If you want to get creative with your broccoli companion planting, you could try mixing celery plants with broccoli. Broccoli is said to have a better flavor when planted near celery, and the celery plant will grow better in the shade that broccoli casts. Just be careful to leave enough space for both plants, since they can grow quite large, and may end up competing for nutrients. Another great large companion for broccoli is rhubarb. Take care to not crowd either plant, since they will suffer if they do not have enough space, light, or nutrients to thrive. That said, rhubarb plants will deter the cabbage whitefly as well as other leaf-eating bugs, because its leaves are full of toxic oxalic acid.
Finally, cucumber plants can be planted with broccoli, but cucumbers are heavy feeders, so you might find that you will need to make sure your soil is amended with organic matter and fed frequently. Plant one cucumber near broccoli and be sure to give it plenty of space for growth.
What Not To Plant With Broccoli
Broccoli plants do not do well planted with the nightshade family because they are heavy feeders that compete for nutrients with broccoli. This includes peppers, tomatoes, and eggplants, which will all strip the soil of its nutrients. Tomatoes are especially nutrient hungry and make poor companions for broccoli. Keep your hot peppers planted far from your broccoli plants. In order to ensure proper growth, you should avoid planting near these nightshade plants.
You should also avoid planting summer squash and winter squash, melons, and corn because these crops will use too many nutrients from the soil and compete with broccoli. For example, corn needs many soil amendments to grow well during the season. One squash plant could require a large amount of space and nutrients that will compete with your broccoli’s growth. Asparagus plants also need rich soil and will compete with broccoli for nutrients, resulting in both plants being stunted and not growing as well as they could alone. Strawberries are especially bad companions for broccoli because they are heavy feeders and are known to attract pests.
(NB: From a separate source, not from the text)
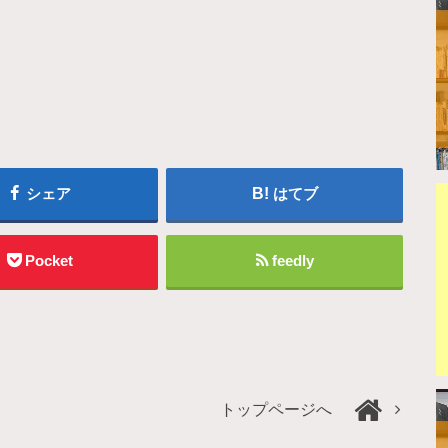
シェア
はてブ
Pocket
feedly
トップページへ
It may be better to plant strawberries further away in the garden.
In particular, beans, including bush beans and pole beans, are bad companion plants for broccoli plants because they fix nitrogen in the soil and make it too rich for broccoli. This is the same for all members of the legume family because their nitrogen-fixing properties will overwhelm members of the cabbage family like broccoli with nitrogen-rich soil. Plants like beans should be spaced further away from broccoli in the garden.
Finally, it is best to avoid growing broccoli plants near other brassicas such as kale, cabbage, brussels sprouts, and cauliflower, because pests will quickly and easily infest plants in one family at once. By attracting pests that all feed on the same family of plants, you risk your broccoli being eaten by pests and attracting whiteflies, cabbage loopers, and cabbage moths to feast on your other brassica crops. For example, although brussels sprouts have the same nutritional requirements as broccoli, they can attract double the pest pressure to your garden. Keep brassicas spaced apart in the garden to avoid pests destroying the entire crop at once.
Frequently Asked Questions
Q: What can I plant with broccoli and cauliflower?
A: Plants such as leafy greens, strongly scented herbs, medicinal flowers, and potatoes!
Q: Are broccoli and carrots companion plants?
A: No, because carrots and broccoli will compete for calcium in the soil.